Clark Whitehorn is the executive editor of Bison Books, an imprint of the University of Nebraska Press. Below he shares his experience on being a part of the Tucson Festival of Books that took place on March 12-13 in Tucson, AZ.
I can’t imagine a better place to emerge from Covid travel lockdowns, shutdowns, and virtual meetings than the Tucson Festival of the Book. Sunshine, the beautiful University of Arizona campus mall, and a mile-long row of tents up either side of the mall celebrating all things literary! Book stores, antiquarian book sellers, literacy advocates, and a host of other book enthusiasts made March 12 and 13 two of the best days of the year in Tucson, but what I loved seeing more than anything else were the university presses proudly representing authors and their commitment to brilliantly told regional stories. Just a few booths away, the University of New Mexico and Katherine dominated a corner with their historically strong Southwestern list while down the mall from us a bit the University of Arizona occupied a massive circus tent with their many titles proudly displayed, and Abby, Kristin, and Savannah cheerfully and energetically engaging with the enthusiastic crowds.
For us, the treat was having four wonderful authors—Wynne Brown (The Forgotten Botanist), Lisa Hendrickson (Burning the Breeze), Amy Haddad (An Otherwise Healthy Woman), and H. Alan Day (The Horse Lover)—spend many hours signing books and celebrating the University of Nebraska Press’s return to the Festival after a five-year absence. A number of UNP/Bison Books authors who live in Tucson came by as well, including Mike Stark (Chasing the Ghost Bear), Bob Riel (Quest of the Presidency) and Carolyn Niethammer (I’ll Go and Do More & American Indian Cooking).

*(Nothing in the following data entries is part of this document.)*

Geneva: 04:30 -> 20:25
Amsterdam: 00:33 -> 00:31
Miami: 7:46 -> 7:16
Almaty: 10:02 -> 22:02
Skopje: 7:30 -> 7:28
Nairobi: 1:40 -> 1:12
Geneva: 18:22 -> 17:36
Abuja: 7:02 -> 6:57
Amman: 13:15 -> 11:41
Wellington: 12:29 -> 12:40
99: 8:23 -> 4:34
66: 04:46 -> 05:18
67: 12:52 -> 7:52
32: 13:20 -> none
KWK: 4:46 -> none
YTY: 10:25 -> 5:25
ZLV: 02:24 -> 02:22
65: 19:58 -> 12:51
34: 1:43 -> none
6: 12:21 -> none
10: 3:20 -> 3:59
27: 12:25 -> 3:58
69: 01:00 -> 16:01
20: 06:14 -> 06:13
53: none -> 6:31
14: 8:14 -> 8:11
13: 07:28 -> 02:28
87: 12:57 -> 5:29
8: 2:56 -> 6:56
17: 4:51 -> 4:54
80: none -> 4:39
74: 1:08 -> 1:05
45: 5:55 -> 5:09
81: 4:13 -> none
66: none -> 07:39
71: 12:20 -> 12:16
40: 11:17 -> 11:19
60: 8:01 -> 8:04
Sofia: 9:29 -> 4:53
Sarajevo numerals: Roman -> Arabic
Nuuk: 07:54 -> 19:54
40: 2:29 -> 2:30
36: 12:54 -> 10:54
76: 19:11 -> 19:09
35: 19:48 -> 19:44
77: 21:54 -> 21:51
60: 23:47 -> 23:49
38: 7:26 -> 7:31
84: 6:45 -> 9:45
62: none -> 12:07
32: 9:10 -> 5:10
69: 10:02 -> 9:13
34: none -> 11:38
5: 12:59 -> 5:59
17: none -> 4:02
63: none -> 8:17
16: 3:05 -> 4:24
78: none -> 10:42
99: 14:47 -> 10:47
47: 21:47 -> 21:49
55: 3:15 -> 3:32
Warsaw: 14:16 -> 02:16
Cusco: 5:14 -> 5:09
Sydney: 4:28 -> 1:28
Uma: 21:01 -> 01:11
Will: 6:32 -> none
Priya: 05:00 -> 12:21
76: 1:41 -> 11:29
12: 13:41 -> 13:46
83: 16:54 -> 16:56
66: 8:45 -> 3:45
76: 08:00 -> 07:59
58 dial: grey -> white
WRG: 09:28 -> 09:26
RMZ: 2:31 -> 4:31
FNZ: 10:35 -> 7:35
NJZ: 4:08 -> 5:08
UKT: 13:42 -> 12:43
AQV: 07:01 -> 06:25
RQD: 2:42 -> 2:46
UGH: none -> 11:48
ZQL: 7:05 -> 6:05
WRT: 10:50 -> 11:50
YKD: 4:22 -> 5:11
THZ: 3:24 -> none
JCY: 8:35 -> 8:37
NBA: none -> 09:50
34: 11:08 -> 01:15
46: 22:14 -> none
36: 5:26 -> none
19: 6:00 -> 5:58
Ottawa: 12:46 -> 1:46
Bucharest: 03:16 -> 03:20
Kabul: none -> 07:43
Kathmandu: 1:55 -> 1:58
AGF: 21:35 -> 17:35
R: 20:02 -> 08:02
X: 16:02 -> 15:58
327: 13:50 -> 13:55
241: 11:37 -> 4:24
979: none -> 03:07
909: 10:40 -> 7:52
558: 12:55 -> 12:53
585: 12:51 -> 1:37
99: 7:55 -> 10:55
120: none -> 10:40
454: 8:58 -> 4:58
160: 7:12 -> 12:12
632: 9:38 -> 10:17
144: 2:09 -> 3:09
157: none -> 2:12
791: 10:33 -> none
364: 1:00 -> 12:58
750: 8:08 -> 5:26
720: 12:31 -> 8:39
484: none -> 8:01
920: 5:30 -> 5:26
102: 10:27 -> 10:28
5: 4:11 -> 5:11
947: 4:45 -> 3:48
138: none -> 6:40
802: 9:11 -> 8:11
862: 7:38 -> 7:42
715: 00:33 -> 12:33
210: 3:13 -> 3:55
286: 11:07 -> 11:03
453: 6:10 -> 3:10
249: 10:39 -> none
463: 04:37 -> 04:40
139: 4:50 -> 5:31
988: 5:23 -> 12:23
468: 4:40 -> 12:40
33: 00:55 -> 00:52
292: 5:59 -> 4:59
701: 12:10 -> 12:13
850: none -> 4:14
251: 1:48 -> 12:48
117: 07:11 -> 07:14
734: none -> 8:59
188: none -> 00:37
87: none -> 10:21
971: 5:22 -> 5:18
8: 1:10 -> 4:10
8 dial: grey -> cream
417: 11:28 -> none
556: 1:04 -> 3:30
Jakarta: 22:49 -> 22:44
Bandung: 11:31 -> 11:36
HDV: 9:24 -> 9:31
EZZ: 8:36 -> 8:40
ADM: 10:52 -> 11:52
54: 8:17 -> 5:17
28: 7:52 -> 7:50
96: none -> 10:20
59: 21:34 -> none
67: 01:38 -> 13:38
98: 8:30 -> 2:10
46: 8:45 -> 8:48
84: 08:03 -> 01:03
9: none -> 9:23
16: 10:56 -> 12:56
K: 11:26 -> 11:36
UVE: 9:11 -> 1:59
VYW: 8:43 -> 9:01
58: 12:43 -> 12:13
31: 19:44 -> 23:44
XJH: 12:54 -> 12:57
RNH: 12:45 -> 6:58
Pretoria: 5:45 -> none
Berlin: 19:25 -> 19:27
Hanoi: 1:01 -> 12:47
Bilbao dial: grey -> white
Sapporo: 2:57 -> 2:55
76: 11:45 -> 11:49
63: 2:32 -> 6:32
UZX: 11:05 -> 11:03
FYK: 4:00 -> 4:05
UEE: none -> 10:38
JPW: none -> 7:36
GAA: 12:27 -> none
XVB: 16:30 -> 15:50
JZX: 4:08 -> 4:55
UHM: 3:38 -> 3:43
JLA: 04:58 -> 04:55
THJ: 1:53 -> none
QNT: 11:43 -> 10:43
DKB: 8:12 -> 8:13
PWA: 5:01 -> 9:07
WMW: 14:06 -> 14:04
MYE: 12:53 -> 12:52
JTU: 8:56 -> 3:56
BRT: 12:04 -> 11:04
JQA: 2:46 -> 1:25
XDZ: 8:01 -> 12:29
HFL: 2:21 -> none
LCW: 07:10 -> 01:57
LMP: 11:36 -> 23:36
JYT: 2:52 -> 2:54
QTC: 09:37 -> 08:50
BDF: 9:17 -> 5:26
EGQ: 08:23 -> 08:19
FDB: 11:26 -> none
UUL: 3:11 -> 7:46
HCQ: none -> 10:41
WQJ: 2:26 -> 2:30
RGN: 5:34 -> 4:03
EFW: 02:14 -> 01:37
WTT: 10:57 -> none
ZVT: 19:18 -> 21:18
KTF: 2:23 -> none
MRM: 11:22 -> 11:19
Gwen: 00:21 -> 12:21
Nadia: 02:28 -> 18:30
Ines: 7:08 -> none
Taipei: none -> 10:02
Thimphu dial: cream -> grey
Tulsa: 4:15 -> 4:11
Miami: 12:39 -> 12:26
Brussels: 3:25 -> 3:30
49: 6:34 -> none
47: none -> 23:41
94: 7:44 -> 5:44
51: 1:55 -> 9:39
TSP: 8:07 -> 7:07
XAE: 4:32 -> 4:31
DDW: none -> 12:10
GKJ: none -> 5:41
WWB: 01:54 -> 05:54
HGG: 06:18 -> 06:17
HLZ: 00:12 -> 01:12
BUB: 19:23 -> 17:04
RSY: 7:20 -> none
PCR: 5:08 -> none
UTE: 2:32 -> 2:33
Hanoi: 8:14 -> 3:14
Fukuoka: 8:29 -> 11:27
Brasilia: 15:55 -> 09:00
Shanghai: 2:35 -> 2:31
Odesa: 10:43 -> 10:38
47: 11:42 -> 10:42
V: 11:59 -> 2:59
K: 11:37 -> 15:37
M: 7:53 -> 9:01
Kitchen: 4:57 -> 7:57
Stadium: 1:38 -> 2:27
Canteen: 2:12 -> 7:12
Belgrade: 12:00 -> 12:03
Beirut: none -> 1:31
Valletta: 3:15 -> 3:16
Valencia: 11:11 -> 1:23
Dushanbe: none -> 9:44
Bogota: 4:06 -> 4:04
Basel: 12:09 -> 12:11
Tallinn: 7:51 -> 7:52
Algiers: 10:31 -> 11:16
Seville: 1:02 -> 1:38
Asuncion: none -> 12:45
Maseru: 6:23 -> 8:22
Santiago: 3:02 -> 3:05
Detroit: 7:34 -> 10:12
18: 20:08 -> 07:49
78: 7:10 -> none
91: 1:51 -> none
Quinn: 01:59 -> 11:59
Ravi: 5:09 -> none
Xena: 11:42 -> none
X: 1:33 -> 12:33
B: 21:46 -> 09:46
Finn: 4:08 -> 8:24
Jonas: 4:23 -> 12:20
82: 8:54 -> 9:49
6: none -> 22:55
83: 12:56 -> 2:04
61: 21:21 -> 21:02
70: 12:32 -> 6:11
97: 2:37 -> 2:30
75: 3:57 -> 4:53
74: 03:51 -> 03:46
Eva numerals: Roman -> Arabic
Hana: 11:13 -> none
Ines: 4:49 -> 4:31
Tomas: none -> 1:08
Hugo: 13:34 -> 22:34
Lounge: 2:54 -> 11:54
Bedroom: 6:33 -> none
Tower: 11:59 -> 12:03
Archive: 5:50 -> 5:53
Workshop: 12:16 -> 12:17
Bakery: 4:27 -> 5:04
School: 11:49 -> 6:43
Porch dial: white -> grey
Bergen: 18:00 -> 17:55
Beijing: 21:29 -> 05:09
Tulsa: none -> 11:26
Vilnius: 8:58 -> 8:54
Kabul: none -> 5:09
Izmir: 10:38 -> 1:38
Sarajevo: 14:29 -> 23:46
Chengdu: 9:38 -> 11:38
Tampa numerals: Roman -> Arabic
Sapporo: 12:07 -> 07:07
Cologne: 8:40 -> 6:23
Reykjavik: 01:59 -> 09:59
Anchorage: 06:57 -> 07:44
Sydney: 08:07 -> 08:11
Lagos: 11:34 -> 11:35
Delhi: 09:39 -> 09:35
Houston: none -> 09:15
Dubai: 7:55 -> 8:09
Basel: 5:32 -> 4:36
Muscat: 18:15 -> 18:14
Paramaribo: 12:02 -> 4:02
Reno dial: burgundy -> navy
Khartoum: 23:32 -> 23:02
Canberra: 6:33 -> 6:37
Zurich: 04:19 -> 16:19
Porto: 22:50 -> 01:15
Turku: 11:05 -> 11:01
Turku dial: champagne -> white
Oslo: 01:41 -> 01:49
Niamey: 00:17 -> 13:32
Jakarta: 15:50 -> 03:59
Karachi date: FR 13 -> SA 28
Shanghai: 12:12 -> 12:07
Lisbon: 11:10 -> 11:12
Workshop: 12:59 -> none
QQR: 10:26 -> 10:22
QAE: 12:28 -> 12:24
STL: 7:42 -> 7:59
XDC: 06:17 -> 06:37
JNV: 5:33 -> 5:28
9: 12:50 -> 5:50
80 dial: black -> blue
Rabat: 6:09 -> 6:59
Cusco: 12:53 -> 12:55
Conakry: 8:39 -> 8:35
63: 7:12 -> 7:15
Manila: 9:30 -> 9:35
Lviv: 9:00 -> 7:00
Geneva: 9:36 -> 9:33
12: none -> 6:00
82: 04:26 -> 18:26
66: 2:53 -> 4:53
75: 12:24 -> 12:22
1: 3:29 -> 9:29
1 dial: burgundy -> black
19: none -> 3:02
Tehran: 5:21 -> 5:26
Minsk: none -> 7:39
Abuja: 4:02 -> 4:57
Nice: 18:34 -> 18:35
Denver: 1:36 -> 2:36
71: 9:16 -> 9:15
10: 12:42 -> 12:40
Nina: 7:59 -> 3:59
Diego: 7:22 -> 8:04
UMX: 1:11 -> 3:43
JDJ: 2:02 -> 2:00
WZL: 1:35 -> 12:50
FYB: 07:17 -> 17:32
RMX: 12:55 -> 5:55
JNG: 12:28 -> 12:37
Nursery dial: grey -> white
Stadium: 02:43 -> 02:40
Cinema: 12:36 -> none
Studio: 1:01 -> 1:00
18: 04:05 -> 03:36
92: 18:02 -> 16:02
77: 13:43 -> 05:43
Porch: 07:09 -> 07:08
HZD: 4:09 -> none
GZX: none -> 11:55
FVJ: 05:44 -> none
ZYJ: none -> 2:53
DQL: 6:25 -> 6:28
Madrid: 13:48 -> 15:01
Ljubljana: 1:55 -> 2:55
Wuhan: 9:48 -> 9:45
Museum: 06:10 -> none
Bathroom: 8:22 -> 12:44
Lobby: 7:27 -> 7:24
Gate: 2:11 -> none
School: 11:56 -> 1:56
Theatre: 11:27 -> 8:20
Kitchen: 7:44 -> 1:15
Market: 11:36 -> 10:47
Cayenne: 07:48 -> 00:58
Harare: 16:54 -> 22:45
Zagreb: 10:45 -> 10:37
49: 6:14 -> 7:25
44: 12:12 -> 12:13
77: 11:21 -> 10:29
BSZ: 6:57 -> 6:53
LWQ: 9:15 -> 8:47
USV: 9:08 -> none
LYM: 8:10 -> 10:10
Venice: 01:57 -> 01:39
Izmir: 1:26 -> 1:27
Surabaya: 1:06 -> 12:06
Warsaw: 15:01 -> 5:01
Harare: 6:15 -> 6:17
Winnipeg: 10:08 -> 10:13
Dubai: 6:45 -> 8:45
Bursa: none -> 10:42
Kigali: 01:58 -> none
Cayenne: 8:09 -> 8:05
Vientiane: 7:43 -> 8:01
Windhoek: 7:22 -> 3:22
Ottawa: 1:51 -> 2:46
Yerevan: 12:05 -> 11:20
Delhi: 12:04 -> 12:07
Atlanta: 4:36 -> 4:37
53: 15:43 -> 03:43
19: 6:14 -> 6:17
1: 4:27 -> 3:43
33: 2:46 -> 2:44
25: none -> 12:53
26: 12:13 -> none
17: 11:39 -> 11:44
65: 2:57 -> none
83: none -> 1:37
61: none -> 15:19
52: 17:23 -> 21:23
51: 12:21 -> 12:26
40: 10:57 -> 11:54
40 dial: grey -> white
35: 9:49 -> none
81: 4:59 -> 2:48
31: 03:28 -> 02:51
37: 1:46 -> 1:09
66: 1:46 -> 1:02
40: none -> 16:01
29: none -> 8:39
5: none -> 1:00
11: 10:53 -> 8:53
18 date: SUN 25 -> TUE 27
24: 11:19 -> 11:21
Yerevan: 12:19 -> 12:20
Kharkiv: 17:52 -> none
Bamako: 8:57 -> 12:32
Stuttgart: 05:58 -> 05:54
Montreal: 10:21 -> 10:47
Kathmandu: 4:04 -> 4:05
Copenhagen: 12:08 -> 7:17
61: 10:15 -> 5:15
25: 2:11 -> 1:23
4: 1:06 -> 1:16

The presence of the state university presses reminded me once again how important these presses are to the preservation and narration of local history, culture, and flavor. With relatively little fiscal support, the western university presses have committed themselves to telling the multi-cultural, multi-lingual, and multi-faceted stories of the West through the voices of indigenous peoples, women, cowboys, soldiers, explorers, trappers, traders, children, and others who have enriched our understanding of place and process. Moreover, this commitment to regional storytelling has had a direct mental or emotional impact on residents from the states represented by their presses. Repeatedly, I heard someone exclaim, “Look, honey, it’s Nebraska!” and two or three people would cross the crowded mall walkway to visit the Nebraska/Bison Books booth. They might be snowbirds fleeing a cold Nebraska winter or ex-pat Nebraskans who now live in Arizona, but to a person there was a fierce pride in having “their” press represented at the Festival. They bought books, they discussed life in Sidney or Ord or Omaha or Wahoo or some Nebraska place that forever shaped their world view… and ours. Repeatedly, visitors at our book exhibit reminded me that “home” travels. Your feet may reside in the Sonoran desert, but who you are gets tattooed into your soul by the grasslands and literary heritage of the Great Plains, and we were delighted to have had a chance to bring a tangible feel of home to all those who feel ownership in the press and its literary output.